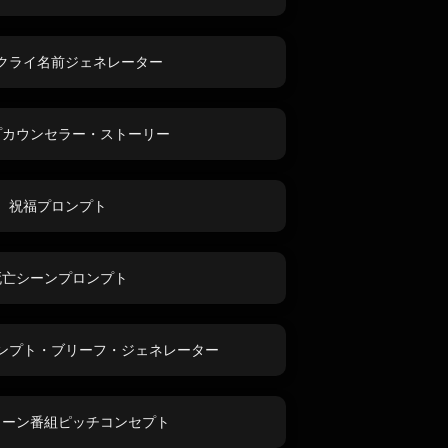
クライ名前ジェネレーター
プカウンセラー・ストーリー
祝福プロンプト
死亡シーンプロンプト
ンプト・ブリーフ・ジェネレーター
ゥーン番組ピッチコンセプト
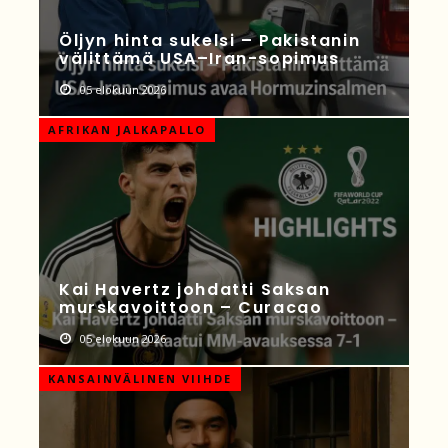
Öljyn hinta sukelsi – Pakistanin
välittämä USA–Iran-sopimus
05 elokuun 2026
AFRIKAN JALKAPALLO
Kai Havertz johdatti Saksan
murskavoittoon – Curacao
05 elokuun 2026
KANSAINVÄLINEN VIIHDE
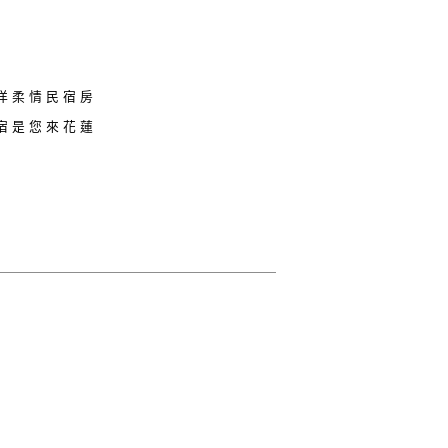
洋柔情民宿房
宿是您來花蓮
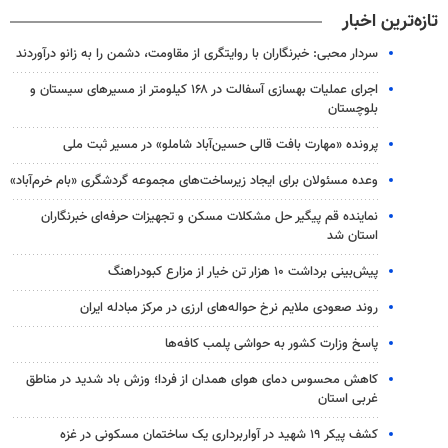
تازه‌ترین اخبار
سردار محبی: خبرنگاران با روایتگری از مقاومت، دشمن را به زانو درآوردند
اجرای عملیات بهسازی آسفالت در ۱۶۸ کیلومتر از مسیرهای سیستان و
بلوچستان
پرونده «مهارت بافت قالی حسین‌آباد شاملو» در مسیر ثبت ملی
وعده مسئولان برای ایجاد زیرساخت‌های مجموعه گردشگری «بام خرم‌آباد»
نماینده قم پیگیر حل مشکلات مسکن و تجهیزات حرفه‌ای خبرنگاران
استان شد
پیش‌بینی برداشت ۱۰ هزار تن خیار از مزارع کبودراهنگ
روند صعودی ملایم نرخ حواله‌های ارزی در مرکز مبادله ایران
پاسخ وزارت کشور به حواشی پلمب کافه‌ها
کاهش محسوس دمای هوای همدان از فردا؛ وزش باد شدید در مناطق
غربی استان
کشف پیکر ۱۹ شهید در آواربرداری یک ساختمان مسکونی در غزه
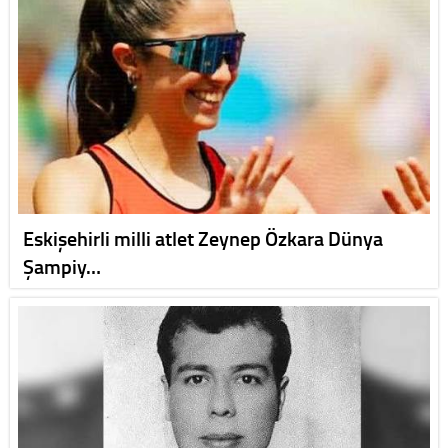
Eskişehirli milli atlet Zeynep Özkara Dünya
Şampiy…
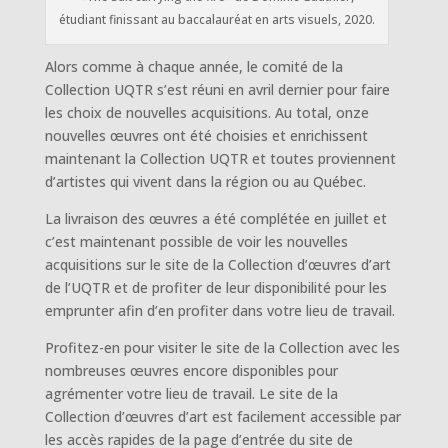
étudiant finissant au baccalauréat en arts visuels, 2020.
Alors comme à chaque année, le comité de la
Collection UQTR s’est réuni en avril dernier pour faire
les choix de nouvelles acquisitions. Au total, onze
nouvelles œuvres ont été choisies et enrichissent
maintenant la Collection UQTR et toutes proviennent
d’artistes qui vivent dans la région ou au Québec.
La livraison des œuvres a été complétée en juillet et
c’est maintenant possible de voir les nouvelles
acquisitions sur le site de la Collection d’œuvres d’art
de l’UQTR et de profiter de leur disponibilité pour les
emprunter afin d’en profiter dans votre lieu de travail.
Profitez-en pour visiter le site de la Collection avec les
nombreuses œuvres encore disponibles pour
agrémenter votre lieu de travail. Le site de la
Collection d’œuvres d’art est facilement accessible par
les accès rapides de la page d’entrée du site de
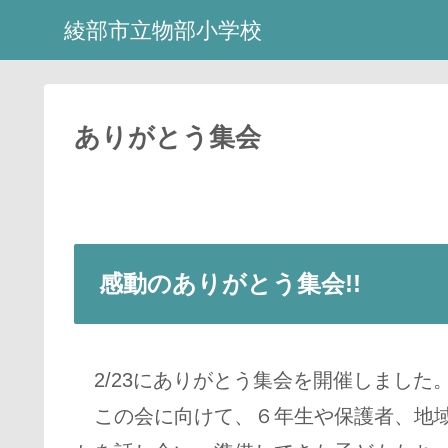
綾部市立物部小学校
ありがとう集会
感動のありがとう集会!!
2/23にありがとう集会を開催しました
この会に向けて、６年生や保護者、地域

================

» **PROBLEM DESCRIPTION**
What you return must match each record exactly and contain no images.

» **SOLVED EXERCISE**
クライ名前ジェネレーター
プカウンセラー・ストーリー
祝福プロンプト
死亡シーンプロンプト
ンプト・ブリーフ・ジェネレーター
ゥーン番組ピッチコンセプト
Öljyn hinta sukelsi – Pakistanin
välittämä USA–Iran-sopimus
05 elokuun 2026
AFRIKAN JALKAPALLO
Kai Havertz johdatti Saksan
murskavoittoon – Curacao
05 elokuun 2026
KANSAINVÄLINEN VIIHDE
洋柔情民宿房
宿是您來花蓮
تازه‌ترین اخبار
سردار محبی: خبرنگاران با روایتگری از مقاومت، دشمن را به زانو درآوردند
اجرای عملیات بهسازی آسفالت در ۱۶۸ کیلومتر از مسیرهای سیستان و
بلوچستان
پرونده «مهارت بافت قالی حسین‌آباد شاملو» در مسیر ثبت ملی
وعده مسئولان برای ایجاد زیرساخت‌های مجموعه گردشگری «بام خرم‌آباد»
نماینده قم پیگیر حل مشکلات مسکن و تجهیزات حرفه‌ای خبرنگاران
استان شد
پیش‌بینی برداشت ۱۰ هزار تن خیار از مزارع کبودراهنگ
روند صعودی ملایم نرخ حواله‌های ارزی در مرکز مبادله ایران
پاسخ وزارت کشور به حواشی پلمب کافه‌ها
کاهش محسوس دمای هوای همدان از فردا؛ وزش باد شدید در مناطق
غربی استان
کشف پیکر ۱۹ شهید در آواربرداری یک ساختمان مسکونی در غزه
Eskişehirli milli atlet Zeynep Özkara Dünya
Şampiy…
étudiant finissant au baccalauréat en arts visuels, 2020.
Alors comme à chaque année, le comité de la
Collection UQTR s’est réuni en avril dernier pour faire
les choix de nouvelles acquisitions. Au total, onze
nouvelles œuvres ont été choisies et enrichissent
maintenant la Collection UQTR et toutes proviennent
d’artistes qui vivent dans la région ou au Québec.
La livraison des œuvres a été complétée en juillet et
c’est maintenant possible de voir les nouvelles
acquisitions sur le site de la Collection d’œuvres d’art
de l’UQTR et de profiter de leur disponibilité pour les
emprunter afin d’en profiter dans votre lieu de travail.
Profitez-en pour visiter le site de la Collection avec les
nombreuses œuvres encore disponibles pour
agrémenter votre lieu de travail. Le site de la
Collection d’œuvres d’art est facilement accessible par
les accès rapides de la page d’entrée du site de
綾部市立物部小学校
ありがとう集会
感動のありがとう集会!!
2/23にありがとう集会を開催しました
この会に向けて、６年生や保護者、地域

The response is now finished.